Fear rips through me, and so does guilt as it swirls within me until my heart runs into overdrive. Because choosing Asher, choosing us means picking him over my best friend. And while I want him, while my body burns for him, choosing him over Francesca is a step that frightens me in a way I know we could never recover from.

Our friendship would never live through that decision. And in that choice lies my hesitation to let him into my heart completely.

"Mae, listen to your mother," Francesca tells me with a smile. "You look gorgeous," she compliments.

My face heats at their accolades and I twist my fingers nervously as I let my eyes rake over myself one last time. "Okay," I breathe. "This is it," I agree.

"Finally," my best friend teases with a loud groan. "Prom is literally in two days and you waited till damn near the last minute to buy a dress," she complains standing up from the small chairs the store provided us with.

"Be lucky I even dragged her today," my mother tells Francesca with a shake of her head.

"Well we found a dress and Kevin is going to die when he sees you," my best friend says excitingly with a clap of her hands as if she can already picture the entire evening.

"Kevin?" my mother questions with a raised eyebrow.

I open my mouth to speak but Francesca cuts me off. "Oh don't worry Ms. Winter, Kevin is a nice boy who is on the football team and actually playing for state next year with a full scholarship," she tells my mother as if she's reading off his profile for her.

My mother flickers her gaze over to me and I give her a single nod to let her know it's okay. It's okay that Francesca threw some random guy at me and that I'll be going to senior prom with him instead of someone who asked me cause they actually liked me, not my best friend.

"Okay," my mother trails, not quite believing Francesca's words but also not fighting them. While my mother can sometimes get on to me about her, like she did on spring break, she knows overall she's always been more than a good friend to me. "I'll get everything settled, you go change," she instructs me.

"Thank you," I tell her earnestly. This dress was cheaper than everything here by a long shot but even at a hundred dollars it was far from cheap and I appreciate her giving this moment to me.

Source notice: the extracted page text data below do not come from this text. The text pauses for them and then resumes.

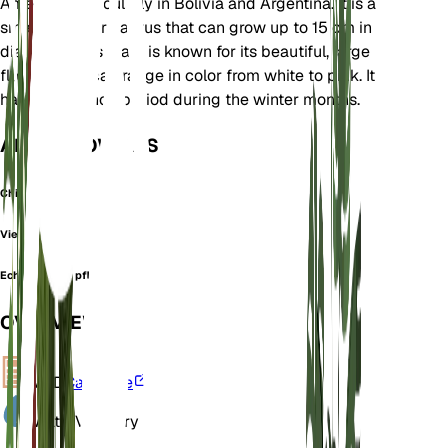
America, particularly in Bolivia and Argentina. It is a
small, globular cactus that can grow up to 15 cm in
diameter. This plant is known for its beautiful, large
flowers that can range in color from white to pink. It
has a dormancy period during the winter months.
ALSO KNOWN AS
Chin Cactus
Viejecita
Echinocactus pflanzii
OVERVIEW
VPD
Calculate
Water
Very Dry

"Of course," my mother smiles before heading over to the cashier.

I walk into the dressing room to change and Francesca follows and leans against the wall outside my room.

"You are excited for prom, right?" she questions as if she's worried I might not want to go anymore. She would be true in her assessment but I won't let her know that. Not when this is the moment she's been looking forward to for years.

"Of course I am," I assure her with my words. My lies come out easier than they used to. "Just nervous," I tell her and those words leave as a partial truth.

"Mae, it's going to be such a fun night. I can feel it," she goes on about the night she's dreamed of and the night I've come to dread.

"Can you now?" I tease at her as I slide into my jeans and graphic T-shirt.

I swipe the curtain open and face my best friend. The girl who has stood by my side, stuck up for me, and nudged me to try new things and step outside my comfort zone. She didn't push like Asher who shoved without seeing where I was going to fall and if I was going to land safely.

She's always been there for me just as I have been for her when she needed me most after her parent's car crash. Two unlikely friends have taken on this friendship and let it turn us into family.

"I can," she sings as she loops her arm through mine leading me out of the dressing room. "It's going to be a night to remember," she says with stars in her eyes.

I let her words ring through my ears but I'm not filled with starry-eyed anticipation. No, I have this feeling I can't quite put my finger on. Maybe foreboding? All I know is that it slowly begins to spiral throughout my bones until I'm tense and I just know.

Prom night will be a night to remember.